WHAT TO PRODUCE:
Scan the listing for the word "Verödung" and report every line that contains it.

────────────────────

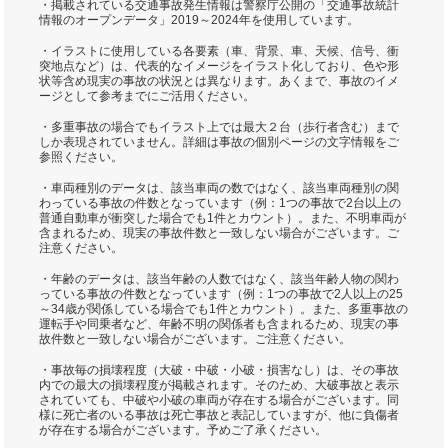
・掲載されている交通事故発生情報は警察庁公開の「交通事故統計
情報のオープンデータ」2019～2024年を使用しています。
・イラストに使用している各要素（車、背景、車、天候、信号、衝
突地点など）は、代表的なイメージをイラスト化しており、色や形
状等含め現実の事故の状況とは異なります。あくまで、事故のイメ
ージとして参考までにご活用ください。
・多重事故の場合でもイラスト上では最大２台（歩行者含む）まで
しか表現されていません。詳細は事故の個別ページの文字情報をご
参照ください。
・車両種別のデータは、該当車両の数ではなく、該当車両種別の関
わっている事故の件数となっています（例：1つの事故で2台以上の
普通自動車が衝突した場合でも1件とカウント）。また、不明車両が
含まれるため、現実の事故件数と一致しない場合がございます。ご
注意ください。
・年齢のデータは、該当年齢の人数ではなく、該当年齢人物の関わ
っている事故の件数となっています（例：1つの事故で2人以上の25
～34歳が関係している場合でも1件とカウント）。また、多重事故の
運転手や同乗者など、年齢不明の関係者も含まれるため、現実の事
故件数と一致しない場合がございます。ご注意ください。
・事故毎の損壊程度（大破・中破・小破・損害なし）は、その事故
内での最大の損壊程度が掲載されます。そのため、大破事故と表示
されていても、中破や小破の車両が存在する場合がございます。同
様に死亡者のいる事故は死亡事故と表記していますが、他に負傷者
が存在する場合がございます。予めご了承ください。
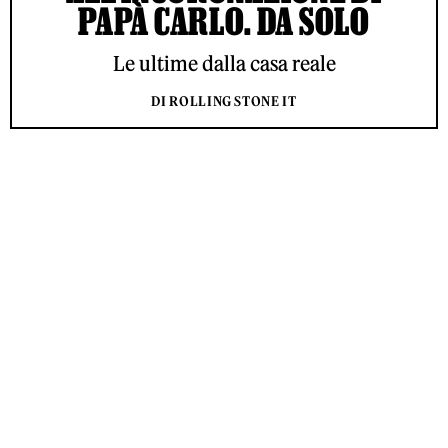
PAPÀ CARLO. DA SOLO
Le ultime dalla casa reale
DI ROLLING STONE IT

────────────────────

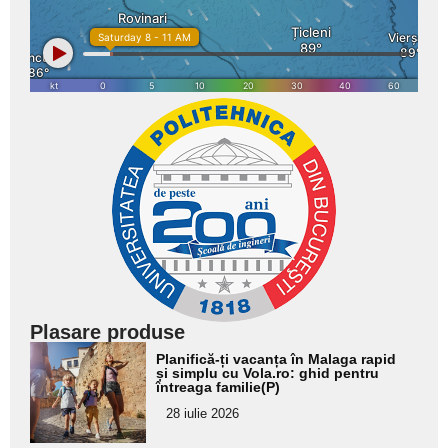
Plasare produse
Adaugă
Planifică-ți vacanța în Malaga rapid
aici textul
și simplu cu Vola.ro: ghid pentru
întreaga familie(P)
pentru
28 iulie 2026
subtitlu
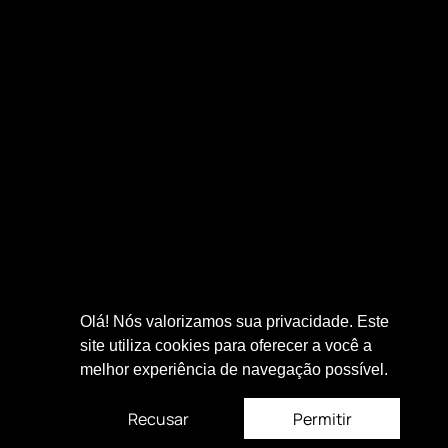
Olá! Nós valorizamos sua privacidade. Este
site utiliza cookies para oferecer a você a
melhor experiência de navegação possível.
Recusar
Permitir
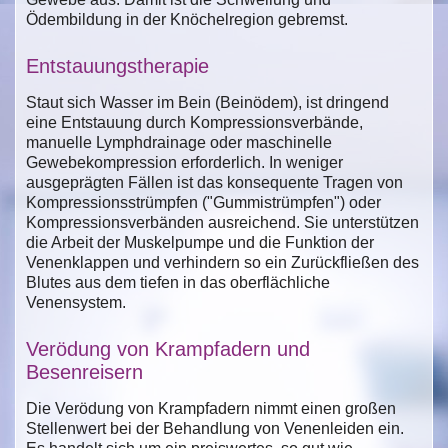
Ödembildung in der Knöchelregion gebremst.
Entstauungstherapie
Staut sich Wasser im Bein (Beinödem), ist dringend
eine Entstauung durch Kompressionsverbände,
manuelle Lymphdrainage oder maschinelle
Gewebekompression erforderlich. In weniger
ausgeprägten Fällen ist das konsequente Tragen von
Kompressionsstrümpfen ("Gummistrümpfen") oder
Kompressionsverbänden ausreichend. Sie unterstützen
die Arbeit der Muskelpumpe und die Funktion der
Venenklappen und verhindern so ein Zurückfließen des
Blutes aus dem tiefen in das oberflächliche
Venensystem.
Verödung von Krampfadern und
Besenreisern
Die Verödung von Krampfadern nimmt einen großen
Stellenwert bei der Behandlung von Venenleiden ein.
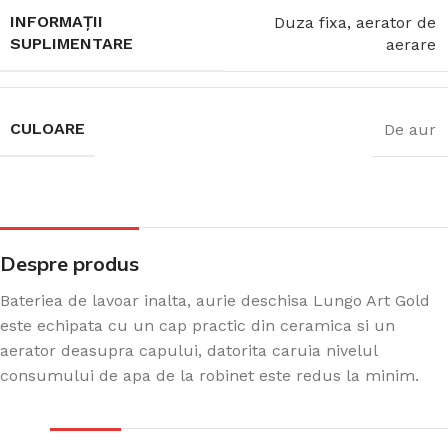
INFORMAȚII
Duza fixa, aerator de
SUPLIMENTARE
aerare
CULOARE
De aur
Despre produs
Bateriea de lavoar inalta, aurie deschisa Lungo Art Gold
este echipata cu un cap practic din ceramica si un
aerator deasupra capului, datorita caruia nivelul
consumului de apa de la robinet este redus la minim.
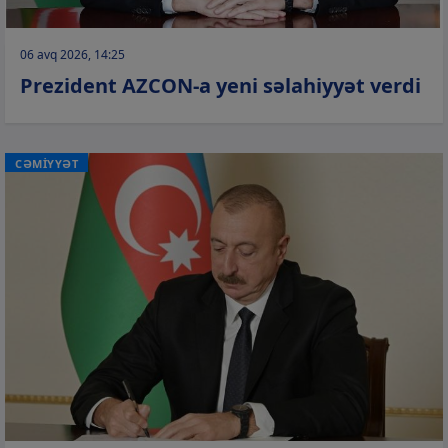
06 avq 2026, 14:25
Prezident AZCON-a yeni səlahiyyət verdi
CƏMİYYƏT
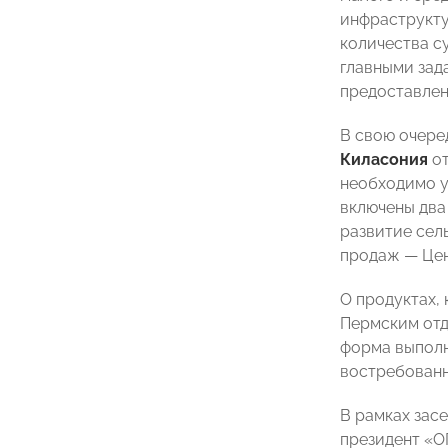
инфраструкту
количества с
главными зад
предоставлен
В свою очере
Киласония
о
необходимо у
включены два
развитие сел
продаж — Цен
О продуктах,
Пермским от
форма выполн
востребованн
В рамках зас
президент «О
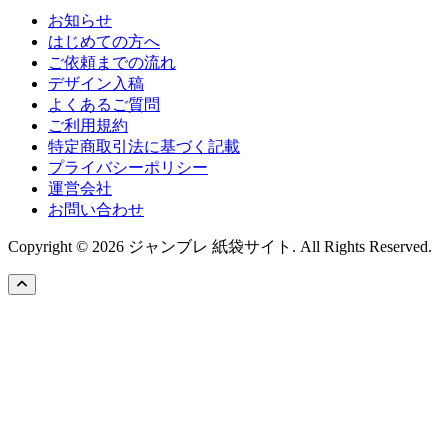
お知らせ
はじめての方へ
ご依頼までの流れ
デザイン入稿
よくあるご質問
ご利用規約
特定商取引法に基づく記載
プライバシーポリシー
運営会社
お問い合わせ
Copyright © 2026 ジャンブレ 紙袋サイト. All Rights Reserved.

────────────────────

RESPONSE BOX:
Verödung von Krampfadern und
Die Verödung von Krampfadern nimmt einen großen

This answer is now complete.